Libéralisation en point de mire

La situation financière de la Compagnie malienne de développement des textiles s’est redressée. De quoi relancer le processus de privatisation.

Publié le 1 juin 2004 Lecture : 3 minutes.

C’est une bonne année pour les planteurs de coton. Avec une production record de plus de 612 000 tonnes, le Mali est devenu, en 2004, le premier producteur africain d’or blanc. La Compagnie malienne de développement des textiles (CMDT), qui détient un quasi-monopole sur l’ensemble de la filière (approvisionnement en intrants, collecte, achat, égrenage, transport, commercialisation), s’attend à des bénéfices globaux évalués entre 15 milliards et 20 milliards de F CFA, un redressement inespéré après des années de crise financière. Environ 10 milliards de F CFA resteront dans les comptes de la CMDT (contre 700 millions en 2003), le reste étant reversé aux paysans sous forme de ristournes pour bons résultats de campagne.
Paradoxalement, cette production record exacerbe les difficultés que connaît la filière. Premier problème, l’insuffisance des capacités d’égrenage, qui sont d’environ 530 000 t. Selon Zan Dossaye Diarra, directeur de la production agricole à la CMDT, la période d’égrenage atteindra cette année plus de deux cents jours, contre cent cinquante jours habituellement. Elle ne pourra être terminée avant la fin du mois de juin, d’autant que tout le coton n’a pas encore été acheminé des champs vers les usines.

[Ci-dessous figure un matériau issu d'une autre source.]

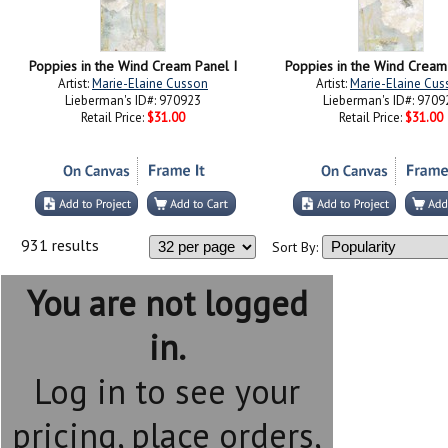
Poppies in the Wind Cream Panel I
Poppies in the Wind Cream 
Artist:
Marie-Elaine Cusson
Artist:
Marie-Elaine Cus
Lieberman's ID#: 970923
Lieberman's ID#: 9709
Retail Price:
$31.00
Retail Price:
$31.00
931 results
Sort By:
You are not logged
in.
Log in to see your
pricing, place orders,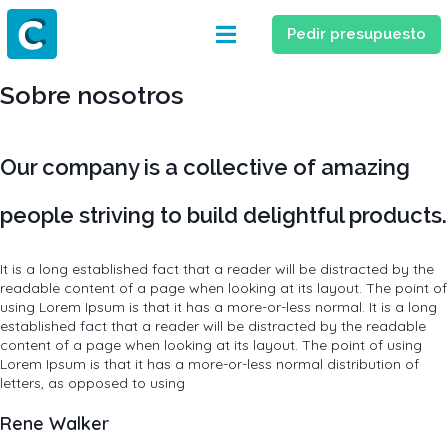
Pedir presupuesto
Sobre nosotros
Our company is a collective of amazing
people striving to build delightful products.
It is a long established fact that a reader will be distracted by the
readable content of a page when looking at its layout. The point of
using Lorem Ipsum is that it has a more-or-less normal. It is a long
established fact that a reader will be distracted by the readable
content of a page when looking at its layout. The point of using
Lorem Ipsum is that it has a more-or-less normal distribution of
letters, as opposed to using
Rene Walker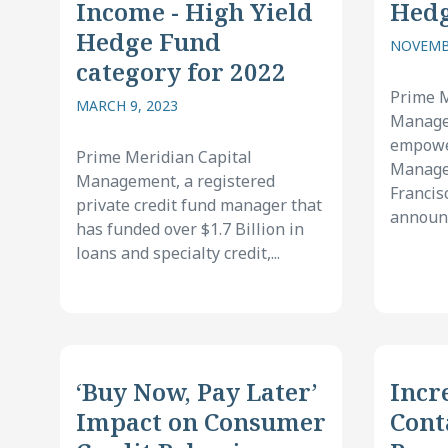
Income - High Yield
Hed
Hedge Fund
NOVEMBE
category for 2022
Prime M
MARCH 9, 2023
Manage
empower
Prime Meridian Capital
Manager
Management, a registered
Francis
private credit fund manager that
announc
has funded over $1.7 Billion in
loans and specialty credit,...
‘Buy Now, Pay Later’
Incr
Impact on Consumer
Cont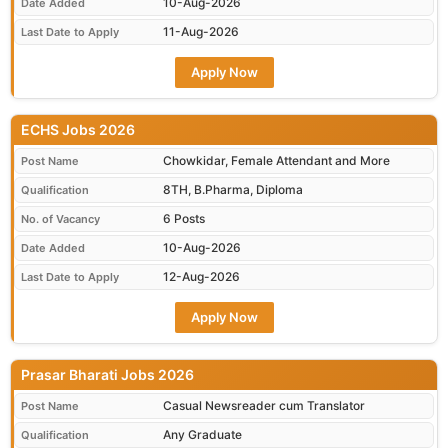
10-Aug-2026
Date Added
11-Aug-2026
Last Date to Apply
Apply Now
ECHS Jobs 2026
Chowkidar, Female Attendant and More
Post Name
8TH, B.Pharma, Diploma
Qualification
6 Posts
No. of Vacancy
10-Aug-2026
Date Added
12-Aug-2026
Last Date to Apply
Apply Now
Prasar Bharati Jobs 2026
Casual Newsreader cum Translator
Post Name
Any Graduate
Qualification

Résultat, les pluies précoces, qui ont déjà arrosé les contrées du sud du pays, ont mouillé une partie de la fibre, ce qui altère sa qualité. Dans ce contexte, les prévisions de récolte pour la prochaine campagne – de l’ordre de 640 000 t – posent une nouvelle fois le problème de la sous-capacité d’égrenage. D’autant que le prix d’achat au producteur est passé à la mi-mai de 200 F CFA à 210 F CFA le kilo, ce qui devrait les encourager à planter encore davantage.
« Nous sommes actuellement dans une impasse », explique Zan Dossaye Diarra. Décidé en avril 2001 lors de la tenue des « états généraux » du coton, le désengagement de la CMDT de ses fonctions de transporteur, d’approvisionneur en intrants et en équipements a été insuffisamment préparé. Le calendrier exigeait que 30 % des activités de transport soient confiées au secteur privé en 2004. En mai, 15 % des opérations de transport étaient réalisées par les privés.
Par ailleurs, la CMDT n’assure plus l’entretien des pistes qui, par conséquent, sont en mauvais état, et cela a retardé l’évacuation de la fibre. La vétusté des usines d’égrenage pose également problème, d’autant que la CMDT, en voie de privatisation, n’investit pas dans le renouvellement du matériel. Le principe de l’éclatement de la compagnie en trois ou quatre sociétés régionales privées ayant le monopole d’achat sur leur zone est acquis. Selon le calendrier arrêté avec les bailleurs de fonds, ce processus sera achevé d’ici à la fin 2006. Jusqu’à présent, le mécanisme a patiné, le gouvernement malien ayant peur de voir la privatisation lui échapper. Le schéma élaboré avec les institutions de Bretton Woods, non sans difficultés, prévoit que la Société financière internationale (SFI), filiale de la Banque mondiale, pilote la libéralisation. À ce jour, les négociations avec le gouvernement (notamment sur les modalités de l’appel d’offres et le montant des honoraires de la SFI) se poursuivent. Si tout va bien, les appels d’offres seront lancés, au plus tôt, au premier trimestre 2005. Avec 40 % du capital de la CMDT (l’État possède les 60 % restants), la société française Dagris ne devrait pas soumissionner, mais elle a néanmoins manifesté son intérêt pour un des lots qu’elle pourrait alors obtenir de gré à gré tout en se conformant au cahier des charges imposé aux autres repreneurs.
On peut penser que le nouveau gouvernement malien et son premier ministre Ousmane Issoufi Maïga seront davantage déterminés à faire avancer le processus. Reste à convaincre l’opinion publique malienne du bien-fondé de la privatisation dans un pays où l’or blanc fait vivre plus de trois millions de personnes.